A fome os deixou só pele e osso, então era necessário seguirem para um local mais farto onde pudessem se refazer. Mandaram então, um mensageiro à outra aldeia no intuito de saberem se  poderiam seguir para lá. Como resposta, o chefe chamado “Diabo Grande”, mandou seu irmão chamado “Diabo Ligeiro” juntamente com outros, para que os levassem em segurança até lá e os presentearam com milho e feijão. Com a promessa feita pelos padres de que seguiriam Diabo Ligeiro, este mandou os demais retornarem e comunicar ao irmão o dia da chegada da caravana. Seguiu também com eles, toda a aldeia a fim de fugirem da fome. Gastaram 11 dias nessa caminhada.

Para chegarem a segunda aldeia era necessário descer a serra e subir novamente, missão quase impossível por causa da fraqueza com que se encontravam. Ao chegarem no pé da ladeira, deitaram em umas pedras sem mais condições de andarem sequer até o local onde passariam a noite. Então, avistam 2 índios que se aproximavam trazendo um pouco de farinha de milho, esse alimento mais pareceu trazido do céu por anjos, assim, puderam chegar aos “tujupares” que eram as choupanas onde pernoitariam e os outros já estavam. Lá também se encontravam outros com o irmão mais novo de Diabo Grande, que traziam farinha, peixe, milho e abóboras além da orientação de levá-los em redes, não só na subida da serra, mas todas as 5 léguas até a aldeia, o que fizeram prontamente. Faltando apenas uma légua, foi ao encontro deles a esposa do chefe levando mais presentes.

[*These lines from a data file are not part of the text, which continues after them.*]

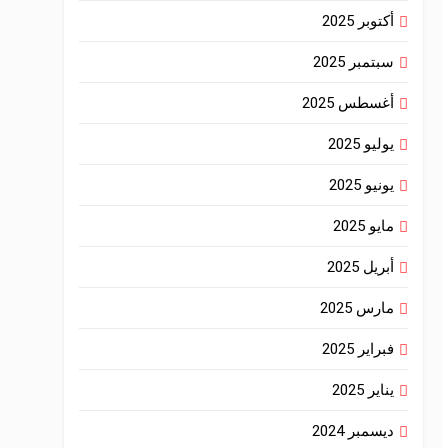
أكتوبر 2025
سبتمبر 2025
أغسطس 2025
يوليو 2025
يونيو 2025
مايو 2025
أبريل 2025
مارس 2025
فبراير 2025
يناير 2025
ديسمبر 2024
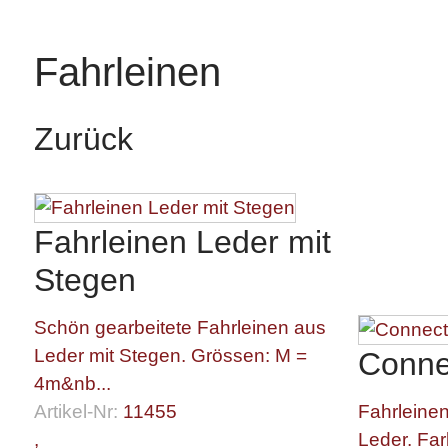
Fahrleinen
Zurück
Fahrleinen Leder mit
Stegen
Schön gearbeitete Fahrleinen aus
Leder mit Stegen. Grössen: M =
Conne
4m&nb...
Artikel-Nr:
11455
Fahrleinen
,
Leder. Fa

No dia seguinte, a meia légua do destino, veio encontrar-lhes o próprio Diabo Grande, outros chefes e algumas mulheres com mais presentes e instrumentos musicais fazendo tamanha festa que os surpreendeu. Chegando na aldeia os levaram até a casa que lhes tinham preparado, trouxeram mais presentes e a comemoração durou 2 dias. A comida ali também era pouco por causa da seca do ano anterior (1605/1606).